24.From the evidence on record, it is evident that the allotment of the suit property to the 1st Respondent did not take care of the 1st Respondent’s interest in the property considering that she had been in the property since 1976 and was only deprived of the same on the 1st Respondent’s occupation.
25.The report of the Maungu Complaints Committee had the following resolution;
26.It is apparent that the 1st Respondent had established an interest over the property before the same was allocated to the 1st Appellant and in view of the foregoing the trial court cannot be faulted for its decision in finding that the Respondents had proven their interest over the property.
27.In view of the foregoing, this court also notes that the resolution of Maungu Plots Complaints Committee dated 16th November 2009 comprising of Elders from the said jurisdiction which was adduced in evidence was a form of alternative dispute resolution mechanism.
28.Under Article 159 (2) (c) of the Constitution, this Court is required to recognise and promote Alternative Justice System and the traditional dispute resolutions mechanism fall under the Alternative Justice System. Under Section 20 of the Environment and Land Court Act, the Court on its own motion can adopt and implement the alternative dispute resolution which includes the traditional dispute resolution mechanisms. See the cases of; Kitur & another (Suing on behalf of the Estate of Stephen Kitur) v Kitur & another (Environment & Land Case 68 of 2021) [2023] KEELC 78 (KLR) (19 January 2023) (Judgment) and Kinyanjui & 97 others v Trustees (Environment & Land Case 263 of 2012) [2023] KEELC 15966 (KLR) (1 March 2023) (Ruling).
29.The court has also noted that part of the said resolution constituted some of the orders granted by the trial court after hearing the disputes between the parties.
30.The Appellants in their submissions argued that this court should allow the appeal on the basis that the Respondents did not identify the plot number in their pleadings before the lower court and further that they did not plead when the cause of action arose. The court has considered the said line of argument and rejects the same on the basis that the same did not affect the outcome of the decision rendered by the trial court since all the parties were outrightly clear as to what was the property in dispute herein and further the said issue was never raised in the Appellants pleadings before the trial court. This is a court of law and a court of justice and hence it cannot be swayed by the said argument.

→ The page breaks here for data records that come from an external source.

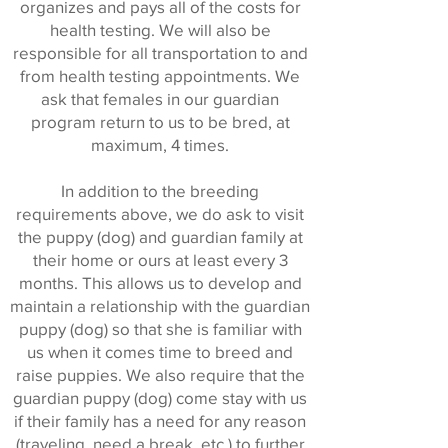
organizes and pays all of the costs for
health testing. We will also be
responsible for all transportation to and
from health testing appointments. We
ask that females in our guardian
program return to us to be bred, at
maximum, 4 times.
In addition to the breeding
requirements above, we do ask to visit
the puppy (dog) and guardian family at
their home or ours at least every 3
months. This allows us to develop and
maintain a relationship with the guardian
puppy (dog) so that she is familiar with
us when it comes time to breed and
raise puppies. We also require that the
guardian puppy (dog) come stay with us
if their family has a need for any reason
(traveling, need a break, etc.) to further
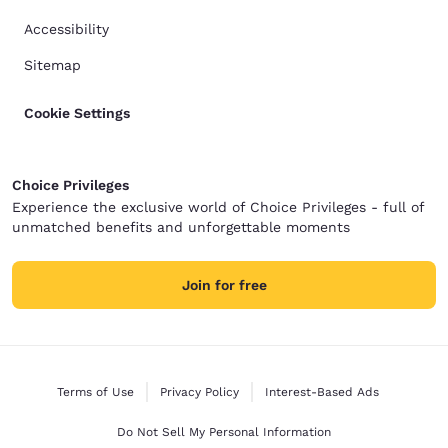
Accessibility
Sitemap
Cookie Settings
Choice Privileges
Experience the exclusive world of Choice Privileges - full of
unmatched benefits and unforgettable moments
Join for free
Terms of Use
Privacy Policy
Interest-Based Ads
Do Not Sell My Personal Information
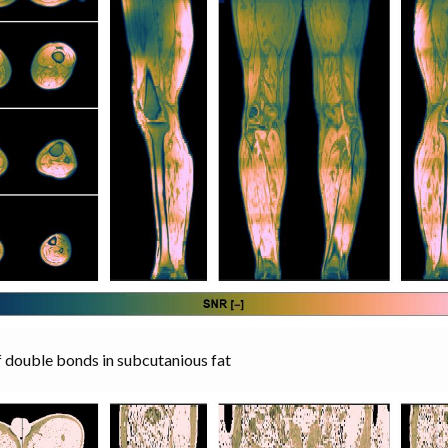
double bonds in subcutanious fat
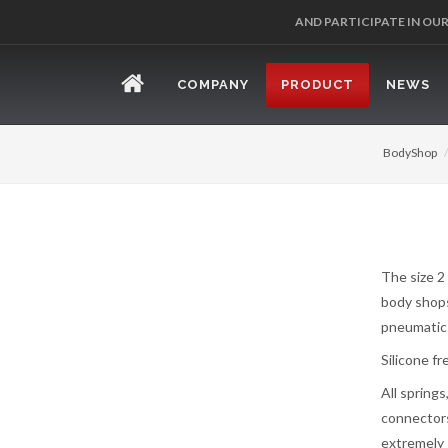
REGISTER 
COMPANY
PRODUCT
NEWS
BodyShop
The size 2
body shops,
pneumatic 
Silicone fr
All spring
connectors
extremely 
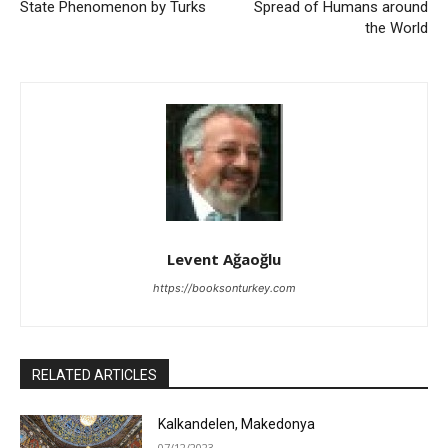
State Phenomenon by Turks
Spread of Humans around
the World
Levent Ağaoğlu
https://booksonturkey.com
RELATED ARTICLES
Kalkandelen, Makedonya
07/12/2023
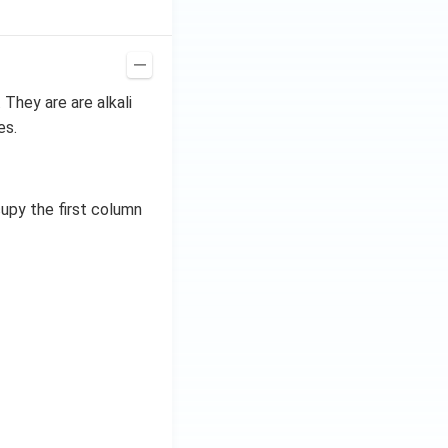
. They are are alkali
es.
upy the first column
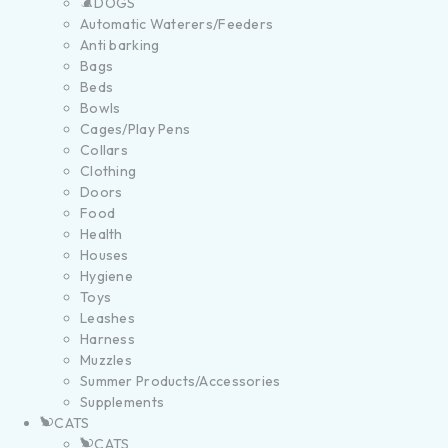
DOGS
Automatic Waterers/Feeders
Anti barking
Bags
Beds
Bowls
Cages/Play Pens
Collars
Clothing
Doors
Food
Health
Houses
Hygiene
Toys
Leashes
Harness
Muzzles
Summer Products/Accessories
Supplements
CATS
CATS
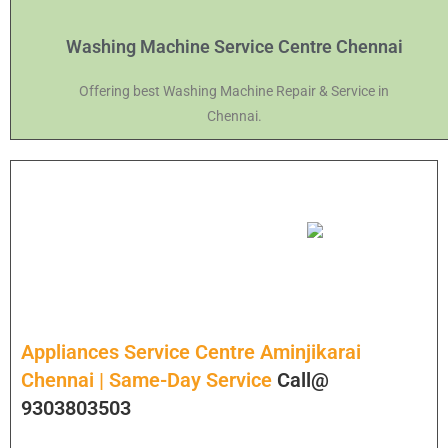
Washing Machine Service Centre Chennai
Offering best Washing Machine Repair & Service in
Chennai.
Appliances Service Centre Aminjikarai
Chennai | Same-Day Service
Call@
9303803503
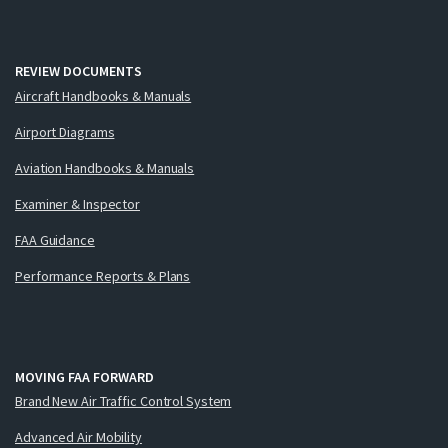
REVIEW DOCUMENTS
Aircraft Handbooks & Manuals
Airport Diagrams
Aviation Handbooks & Manuals
Examiner & Inspector
FAA Guidance
Performance Reports & Plans
MOVING FAA FORWARD
Brand New Air Traffic Control System
Advanced Air Mobility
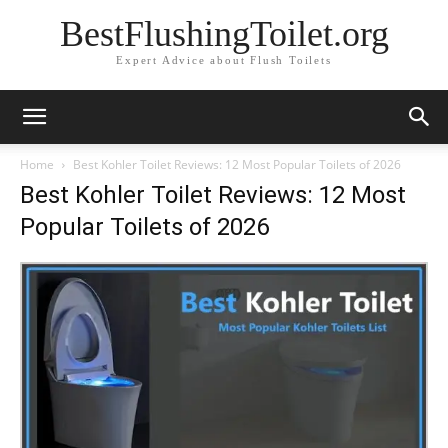
BestFlushingToilet.org
Expert Advice about Flush Toilets
Home
Best Kohler Toilet Reviews: 12 Most Popular Toilets of 2026
Best Kohler Toilet Reviews: 12 Most
Popular Toilets of 2026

31.From the totality of record, it is the finding of this Court that there was sufficient evidence before the trial court that the Respondents had proved their case to the required standard and were entitled to the orders that were sought. The trial court cannot be faulted for its decision and this court cannot interfere with the same.
32.For those reasons, it is the finding of this court that the appeal is devoid of merit and the same is dismissed with costs to the Respondents.
DATED, SIGNED AND DELIVERED VIRTUALLY AT VOI THIS 26TH DAY OF SEPTEMBER, 2024.E. K. WABWOTOJUDGEIn the presence of:-Mr. Okanga for Appellants.Mr. Mwazighe for Respondents.Court Assistants: Mary Ngoira and Norah Chao.